まずは、危険物がなぜ危険なのかを考えてみましょう(哲学ではありません)。
我々が生きているこの世界では、「現象は安定な方向」に進みます。
危険物は、その化合物自体がとても不安定で、安定な形に変わるために反応しています。
第五類の場合、分子内に窒素と酸素が付いているものがほとんどですが、「化合物内の窒素が安定な窒素ガスに変化するために」酸素が発生して燃焼します。
これが第五類のキモになります。
例えば、爆薬として有名なニトログリセリンですが危険物の第五類に指定されています。
ニトログリセリンは衝撃を与えただけで爆発しますが、これはニトロ基の窒素が、より安定な窒素ガスに変わるために酸素を放出して、その酸素が爆発を引き起こします。

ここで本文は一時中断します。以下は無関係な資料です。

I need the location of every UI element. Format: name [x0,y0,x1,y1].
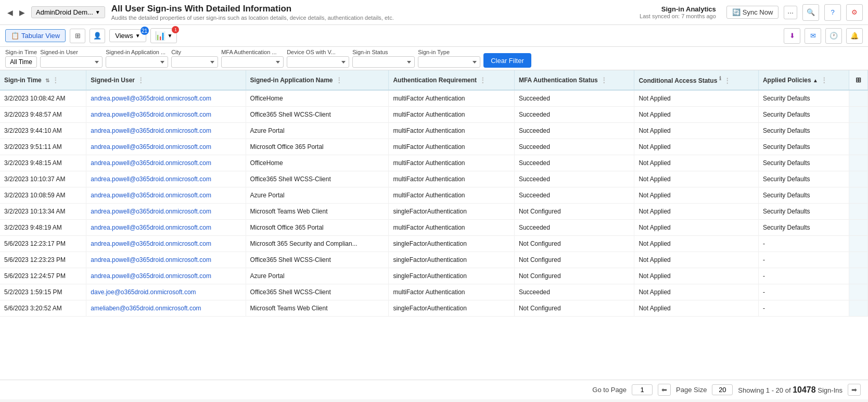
cell-signin-time: 3/2/2023 10:08:59 AM [0,187,86,204]
col-menu-signin-time[interactable]: ⋮ [52,76,59,84]
user-view-button[interactable]: 👤 [90,29,105,43]
cell-app: Azure Portal [246,187,389,204]
col-menu-signed-in-user[interactable]: ⋮ [137,76,144,84]
col-header-applied-policies[interactable]: Applied Policies ▲ ⋮ [758,70,849,90]
city-filter: City [171,49,218,68]
cell-row-settings[interactable] [849,171,868,187]
page-input[interactable] [632,384,653,395]
signed-in-user-select[interactable] [40,56,103,68]
prev-page-button[interactable]: ⬅ [658,384,671,396]
cell-user[interactable]: andrea.powell@o365droid.onmicrosoft.com [86,171,246,187]
cell-user[interactable]: andrea.powell@o365droid.onmicrosoft.com [86,220,246,236]
col-header-ca-status[interactable]: Conditional Access Status ℹ ⋮ [634,70,759,90]
col-header-mfa-status[interactable]: MFA Authentication Status ⋮ [514,70,634,90]
views-button[interactable]: 21 Views ▼ [109,29,146,42]
cell-row-settings[interactable] [849,252,868,268]
cell-mfa-status: Succeeded [514,123,634,139]
cell-row-settings[interactable] [849,155,868,171]
col-menu-mfa-status[interactable]: ⋮ [601,76,607,84]
col-menu-ca-status[interactable]: ⋮ [724,77,731,84]
cell-row-settings[interactable] [849,284,868,300]
signin-status-filter: Sign-in Status [352,49,415,68]
tabular-view-button[interactable]: 📋 Tabular View [5,29,66,42]
cell-user[interactable]: dave.joe@o365droid.onmicrosoft.com [86,284,246,300]
cell-row-settings[interactable] [849,236,868,252]
signed-in-app-filter: Signed-in Application ... [106,49,168,68]
device-os-label: Device OS with V... [287,49,349,55]
clear-filter-button[interactable]: Clear Filter [483,53,531,68]
cell-user[interactable]: andrea.powell@o365droid.onmicrosoft.com [86,90,246,107]
email-button[interactable]: ✉ [805,28,821,44]
nav-fwd-btn[interactable]: ▶ [17,7,27,18]
cell-user[interactable]: andrea.powell@o365droid.onmicrosoft.com [86,268,246,284]
mfa-select[interactable] [221,56,284,68]
cell-row-settings[interactable] [849,300,868,317]
col-header-signed-in-user[interactable]: Signed-in User ⋮ [86,70,246,90]
cell-ca-status: Not Applied [634,236,759,252]
col-settings[interactable]: ⊞ [849,70,868,90]
table-row: 3/2/2023 9:51:11 AM andrea.powell@o365dr… [0,139,868,155]
cell-user[interactable]: andrea.powell@o365droid.onmicrosoft.com [86,252,246,268]
signin-time-select[interactable]: All Time [5,56,37,68]
col-header-signin-time[interactable]: Sign-in Time ⇅ ⋮ [0,70,86,90]
cell-user[interactable]: andrea.powell@o365droid.onmicrosoft.com [86,139,246,155]
col-menu-app-name[interactable]: ⋮ [336,76,342,84]
cell-row-settings[interactable] [849,204,868,220]
cell-user[interactable]: andrea.powell@o365droid.onmicrosoft.com [86,107,246,123]
cell-user[interactable]: andrea.powell@o365droid.onmicrosoft.com [86,187,246,204]
cell-user[interactable]: andrea.powell@o365droid.onmicrosoft.com [86,123,246,139]
settings-button[interactable]: ⚙ [846,4,863,21]
col-header-app-name[interactable]: Signed-in Application Name ⋮ [246,70,389,90]
more-options-button[interactable]: ··· [784,6,797,19]
chart-button[interactable]: 1 📊 ▼ [150,28,177,43]
cell-user[interactable]: ameliaben@o365droid.onmicrosoft.com [86,300,246,317]
signin-type-select[interactable] [418,56,480,68]
cell-row-settings[interactable] [849,107,868,123]
cell-user[interactable]: andrea.powell@o365droid.onmicrosoft.com [86,155,246,171]
signed-in-app-select[interactable] [106,56,168,68]
cell-signin-time: 5/6/2023 12:23:17 PM [0,236,86,252]
cell-row-settings[interactable] [849,139,868,155]
table-row: 3/2/2023 10:08:42 AM andrea.powell@o365d… [0,90,868,107]
cell-ca-status: Not Applied [634,90,759,107]
col-settings-icon[interactable]: ⊞ [856,76,861,84]
cell-mfa-status: Not Configured [514,204,634,220]
col-menu-applied-policies[interactable]: ⋮ [821,76,827,84]
cell-row-settings[interactable] [849,187,868,204]
search-button[interactable]: 🔍 [802,4,819,21]
alert-button[interactable]: 🔔 [846,28,863,44]
export-button[interactable]: ⬇ [784,28,800,44]
tenant-selector[interactable]: AdminDroid Dem... ▼ [31,6,105,18]
table-body: 3/2/2023 10:08:42 AM andrea.powell@o365d… [0,90,868,317]
cell-policies: - [758,284,849,300]
col-menu-auth-req[interactable]: ⋮ [479,76,486,84]
cell-ca-status: Not Applied [634,268,759,284]
cell-ca-status: Not Applied [634,220,759,236]
cell-policies: - [758,252,849,268]
cell-mfa-status: Not Configured [514,236,634,252]
cell-auth-req: multiFactor Authentication [389,90,514,107]
city-select[interactable] [171,56,218,68]
sync-now-button[interactable]: 🔄 Sync Now [726,6,779,19]
cell-policies: Security Defaults [758,90,849,107]
schedule-button[interactable]: 🕐 [825,28,842,44]
cell-user[interactable]: andrea.powell@o365droid.onmicrosoft.com [86,204,246,220]
cell-row-settings[interactable] [849,123,868,139]
cell-row-settings[interactable] [849,90,868,107]
device-os-select[interactable] [287,56,349,68]
next-page-button[interactable]: ➡ [848,384,861,396]
help-button[interactable]: ? [824,4,841,21]
signin-status-select[interactable] [352,56,415,68]
col-header-auth-req[interactable]: Authentication Requirement ⋮ [389,70,514,90]
cell-signin-time: 3/2/2023 10:08:42 AM [0,90,86,107]
page-title: All User Sign-ins With Detailed Informat… [111,4,640,14]
grid-view-button[interactable]: ⊞ [70,29,85,43]
cell-row-settings[interactable] [849,220,868,236]
cell-ca-status: Not Applied [634,139,759,155]
nav-back-btn[interactable]: ◀ [5,7,15,18]
cell-mfa-status: Not Configured [514,300,634,317]
cell-app: OfficeHome [246,155,389,171]
page-size-input[interactable] [712,384,733,395]
cell-row-settings[interactable] [849,268,868,284]
cell-user[interactable]: andrea.powell@o365droid.onmicrosoft.com [86,236,246,252]
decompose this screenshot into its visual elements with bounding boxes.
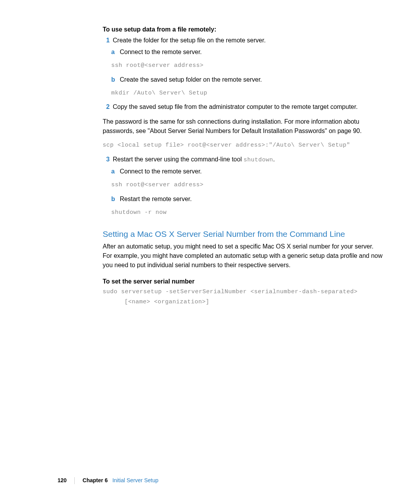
code-mkdir: mkdir /Auto\ Server\ Setup	[111, 89, 383, 98]
substep-3b-letter: b	[111, 194, 117, 204]
heading-remote-setup: To use setup data from a file remotely:	[103, 25, 383, 34]
page-number: 120	[58, 476, 66, 485]
step-3-text-after: .	[273, 156, 275, 163]
heading-serial-subheading: To set the server serial number	[103, 277, 383, 286]
step-2-paragraph: The password is the same for ssh connect…	[103, 117, 383, 136]
step-1-text: Create the folder for the setup file on …	[113, 36, 383, 45]
step-number-1: 1	[103, 36, 110, 45]
chapter-label: Chapter 6	[82, 476, 108, 485]
substep-1a-text: Connect to the remote server.	[120, 47, 383, 57]
footer-divider	[74, 477, 75, 484]
substep-3a-text: Connect to the remote server.	[120, 167, 383, 176]
code-shutdown: shutdown -r now	[111, 208, 383, 217]
step-number-2: 2	[103, 102, 110, 112]
substep-1b-letter: b	[111, 75, 117, 84]
code-scp: scp <local setup file> root@<server addr…	[103, 141, 383, 150]
step-3-text: Restart the server using the command-lin…	[113, 155, 383, 165]
code-ssh-2: ssh root@<server address>	[111, 181, 383, 190]
substep-1b-text: Create the saved setup folder on the rem…	[120, 75, 383, 84]
code-serversetup-line2: [<name> <organization>]	[124, 298, 383, 307]
step-3-text-before: Restart the server using the command-lin…	[113, 156, 243, 163]
serial-section-paragraph: After an automatic setup, you might need…	[103, 242, 383, 270]
step-number-3: 3	[103, 155, 110, 165]
substep-3a-letter: a	[111, 167, 117, 176]
code-serversetup-line1: sudo serversetup -setServerSerialNumber …	[103, 288, 383, 297]
code-inline-shutdown: shutdown	[243, 157, 273, 163]
substep-1a-letter: a	[111, 47, 117, 57]
page-footer: 120 Chapter 6 Initial Server Setup	[58, 476, 158, 485]
heading-serial-section: Setting a Mac OS X Server Serial Number …	[103, 228, 383, 240]
chapter-title: Initial Server Setup	[112, 476, 158, 485]
code-ssh-1: ssh root@<server address>	[111, 61, 383, 70]
step-2-text: Copy the saved setup file from the admin…	[113, 102, 383, 112]
substep-3b-text: Restart the remote server.	[120, 194, 383, 204]
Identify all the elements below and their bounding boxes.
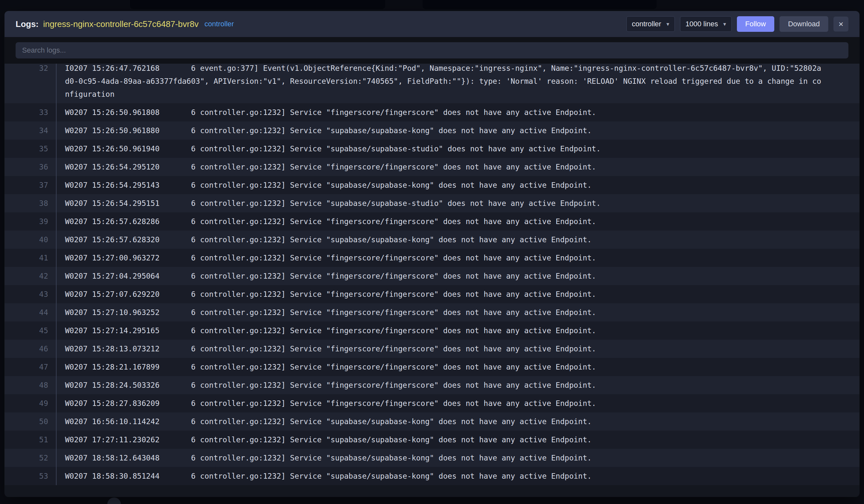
line-number: 40 xyxy=(4,231,57,249)
background-avatar xyxy=(107,497,121,504)
log-message: W0207 17:27:11.230262 6 controller.go:12… xyxy=(57,431,860,449)
line-number: 49 xyxy=(4,394,57,413)
chevron-down-icon: ▾ xyxy=(667,22,669,27)
log-row: 45 W0207 15:27:14.295165 6 controller.go… xyxy=(4,321,860,340)
log-message: W0207 15:26:54.295151 6 controller.go:12… xyxy=(57,194,860,212)
log-row: 47 W0207 15:28:21.167899 6 controller.go… xyxy=(4,358,860,376)
logs-panel: Logs: ingress-nginx-controller-6c57c6487… xyxy=(4,11,860,497)
line-number: 38 xyxy=(4,194,57,212)
log-message: W0207 15:26:57.628286 6 controller.go:12… xyxy=(57,212,860,231)
line-number: 35 xyxy=(4,140,57,158)
download-button[interactable]: Download xyxy=(779,16,828,32)
line-number: 34 xyxy=(4,121,57,140)
log-row: 33 W0207 15:26:50.961808 6 controller.go… xyxy=(4,103,860,121)
log-message: W0207 15:27:00.963272 6 controller.go:12… xyxy=(57,249,860,267)
log-message: I0207 15:26:47.762168 6 event.go:377] Ev… xyxy=(57,64,860,103)
close-button[interactable]: × xyxy=(833,16,848,32)
log-message: W0207 15:27:07.629220 6 controller.go:12… xyxy=(57,285,860,303)
lines-select-value: 1000 lines xyxy=(686,20,718,28)
line-number: 41 xyxy=(4,249,57,267)
line-number: 33 xyxy=(4,103,57,121)
chevron-down-icon: ▾ xyxy=(723,22,726,27)
log-message: W0207 15:28:24.503326 6 controller.go:12… xyxy=(57,376,860,394)
logs-toolbar: controller ▾ 1000 lines ▾ Follow Downloa… xyxy=(626,16,848,32)
log-row: 38 W0207 15:26:54.295151 6 controller.go… xyxy=(4,194,860,212)
log-message: W0207 15:27:10.963252 6 controller.go:12… xyxy=(57,303,860,321)
log-row: 43 W0207 15:27:07.629220 6 controller.go… xyxy=(4,285,860,303)
line-number: 48 xyxy=(4,376,57,394)
container-badge: controller xyxy=(204,20,234,28)
log-row: 52 W0207 18:58:12.643048 6 controller.go… xyxy=(4,449,860,467)
line-number: 52 xyxy=(4,449,57,467)
log-message: W0207 15:28:21.167899 6 controller.go:12… xyxy=(57,358,860,376)
container-select[interactable]: controller ▾ xyxy=(626,16,675,32)
log-list: 32 I0207 15:26:47.762168 6 event.go:377]… xyxy=(4,64,860,485)
log-row: 41 W0207 15:27:00.963272 6 controller.go… xyxy=(4,249,860,267)
log-viewport[interactable]: 32 I0207 15:26:47.762168 6 event.go:377]… xyxy=(4,64,860,497)
log-message: W0207 15:26:50.961808 6 controller.go:12… xyxy=(57,103,860,121)
log-message: W0207 15:28:13.073212 6 controller.go:12… xyxy=(57,340,860,358)
log-row: 36 W0207 15:26:54.295120 6 controller.go… xyxy=(4,158,860,176)
log-message: W0207 15:26:54.295143 6 controller.go:12… xyxy=(57,176,860,194)
line-number: 53 xyxy=(4,467,57,485)
log-message: W0207 15:26:57.628320 6 controller.go:12… xyxy=(57,231,860,249)
log-row: 46 W0207 15:28:13.073212 6 controller.go… xyxy=(4,340,860,358)
container-select-value: controller xyxy=(632,20,661,28)
close-icon: × xyxy=(838,20,843,28)
log-row: 42 W0207 15:27:04.295064 6 controller.go… xyxy=(4,267,860,285)
log-row: 44 W0207 15:27:10.963252 6 controller.go… xyxy=(4,303,860,321)
log-row: 34 W0207 15:26:50.961880 6 controller.go… xyxy=(4,121,860,140)
log-message: W0207 15:28:27.836209 6 controller.go:12… xyxy=(57,394,860,413)
pod-name: ingress-nginx-controller-6c57c6487-bvr8v xyxy=(43,19,199,29)
lines-select[interactable]: 1000 lines ▾ xyxy=(680,16,732,32)
log-row: 53 W0207 18:58:30.851244 6 controller.go… xyxy=(4,467,860,485)
line-number: 36 xyxy=(4,158,57,176)
log-row: 32 I0207 15:26:47.762168 6 event.go:377]… xyxy=(4,64,860,103)
line-number: 44 xyxy=(4,303,57,321)
log-row: 51 W0207 17:27:11.230262 6 controller.go… xyxy=(4,431,860,449)
log-message: W0207 18:58:30.851244 6 controller.go:12… xyxy=(57,467,860,485)
line-number: 46 xyxy=(4,340,57,358)
background-panel-right xyxy=(423,0,657,9)
log-message: W0207 18:58:12.643048 6 controller.go:12… xyxy=(57,449,860,467)
log-row: 48 W0207 15:28:24.503326 6 controller.go… xyxy=(4,376,860,394)
log-row: 35 W0207 15:26:50.961940 6 controller.go… xyxy=(4,140,860,158)
follow-button[interactable]: Follow xyxy=(737,16,775,32)
log-row: 37 W0207 15:26:54.295143 6 controller.go… xyxy=(4,176,860,194)
log-message: W0207 15:26:50.961880 6 controller.go:12… xyxy=(57,121,860,140)
log-row: 49 W0207 15:28:27.836209 6 controller.go… xyxy=(4,394,860,413)
line-number: 42 xyxy=(4,267,57,285)
line-number: 45 xyxy=(4,321,57,340)
line-number: 50 xyxy=(4,413,57,431)
log-message: W0207 16:56:10.114242 6 controller.go:12… xyxy=(57,413,860,431)
log-row: 40 W0207 15:26:57.628320 6 controller.go… xyxy=(4,231,860,249)
search-band xyxy=(4,37,860,64)
line-number: 32 xyxy=(4,64,57,103)
line-number: 43 xyxy=(4,285,57,303)
search-input[interactable] xyxy=(16,42,848,59)
line-number: 47 xyxy=(4,358,57,376)
line-number: 37 xyxy=(4,176,57,194)
background-panel-left xyxy=(130,0,385,9)
log-row: 50 W0207 16:56:10.114242 6 controller.go… xyxy=(4,413,860,431)
logs-title-label: Logs: xyxy=(16,19,39,29)
log-message: W0207 15:26:50.961940 6 controller.go:12… xyxy=(57,140,860,158)
line-number: 39 xyxy=(4,212,57,231)
logs-header: Logs: ingress-nginx-controller-6c57c6487… xyxy=(4,11,860,37)
line-number: 51 xyxy=(4,431,57,449)
log-message: W0207 15:27:14.295165 6 controller.go:12… xyxy=(57,321,860,340)
log-message: W0207 15:26:54.295120 6 controller.go:12… xyxy=(57,158,860,176)
log-message: W0207 15:27:04.295064 6 controller.go:12… xyxy=(57,267,860,285)
log-row: 39 W0207 15:26:57.628286 6 controller.go… xyxy=(4,212,860,231)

そのため、分子内に酸素と窒素を持っている物質、特にニトロ基のような、窒素と酸素が結合している物質は、危険物の可能性が高いということを念頭に置いていたほうが良いです。
<有機過酸化物>
具体的には
- 過酸化ベンゾイル
- エチルメチルケトンパーオキサイド
です。
過酸化というのは、分子内に酸素と酸素の結合があるものです。
この結合がとても不安定で、すぐに切れて他のものを酸化する(=燃える)ので、危険物に該当してます。
この2つの化合物名ですが、「過酸化」「パーオキサイド」が、酸素同士の結合を有している意味になりますので、これを抑えて置けば、理解しやすいのではないかと思います。
<硝酸エステル類>
具体的には
です。
硝酸の水素原子が、アルキル基に置き換わったものです。
この硝酸エステル類と、ニトロ化合物はとても似ているので、違いを覚えていたほうが良いです。
まずは、「エステル」について覚えましょう。
エステルというのは、アルコールと酸が反応してできた物質です。
おそらく一番有名なのは、酢酸エチルでしょうか。
酢酸エチルは、酢酸(酸)とエタノール(アルコール)が反応してできた物質です。
硝酸エステルは、この酢酸の部分が硝酸に変わります。
つまり、硝酸(酸)とアルコールが反応してできた物質が硝酸エステルです。
具体的には、反応時に硝酸のHとアルコールのOHが水として抜けて、アルコールと硝酸が結合した物です。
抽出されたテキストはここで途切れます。